A study by Wright State University students suggests that social media can be utilized to detect COVID-related events before the news media and potentially could be used to understand public reaction and quickly react to emergent pandemics.
Titled “Leveraging Natural Language Processing to Mine Issues on Twitter During the COVID-19 Pandemic,” the study has been accepted for presentation at a prestigious virtual big data conference hosted by the Institute of Electrical and Electronics Engineers in December.
“They generated a machine to filter out relevant tweets about COVID with over 90% accuracy — one of the first studies to do this,” said William Romine, director of Wright State’s Data Science for Education Laboratory.
The study was conducted by computer science and engineering students Ankita Agarwal, Preetham Salehundam and Swati Padhee. Romine and Tanvi Banerjee, associate professor of computer science, were co-authors of the research paper.
Romine said social media allows access to timely information about disease symptoms and its prevention and can play an essential role in understanding public attitudes and behaviors during crises. Efficient identification of thoughts, attitudes, feelings and concerns about the COVID-19 pandemic can help policymakers, health care professionals and the public identify concerns and address them, he said.
Agrawal said the most challenging part of the study was identifying gaps in the literature related to COVID-19 and coming up with novel research questions that would yield interesting results.
“We tried to connect the dots with the topics we observed from the relevant tweets with major media coverage of the pandemic,” said Padhee, a Ph.D. student who served as a mentor to the other student researchers. “Furthermore, we also made sure that while we continue to explore the data to find meaningful insights, we also prepare it to share with the research community as we are still in the middle of the pandemic.”
The students generated a dataset of over 688,000 relevant tweets between Jan. 1 and April 30 that can be used by researchers to understand public discussions of COVID-19.
“The most important finding is how we can use Twitter data to evaluate the opinions of people around the globe,” said Salehundam. “The fascinating part is how we could identify the topics people are discussing with the events happening as the pandemic started to unfold.”
Interest in case statistics and the origins of the coronavirus prevailed through January. Into February and through March, once the coronavirus was officially declared a pandemic, interest in the public health response took hold. Concerns about the government response began prevailing at the end of February.
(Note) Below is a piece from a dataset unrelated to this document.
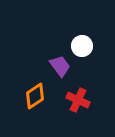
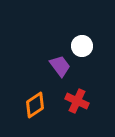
orange diamond: moved 9 px down
red cross: moved 1 px left, 1 px down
“We think these topics, and their order of emergence, may be relevant not only to COVID-19 but also to future pandemics,” said Romine. “Their work tied these topics to the actual events that were occurring, showing that social media if taken collectively gives detailed and accurate insights into what is happening with the pandemic and can potentially be used to detect COVID-related events faster than the news cycle.”
Banerjee said the research lays the foundation for a deeper study into the thoughts and sentiment of the public as the pandemic continues to spread.
“What we hope to pursue further is to detect fake news within the tweets we mined and see what kind of response that generated in the public, as a precursor to help label misinformation in social media,” Banerjee said.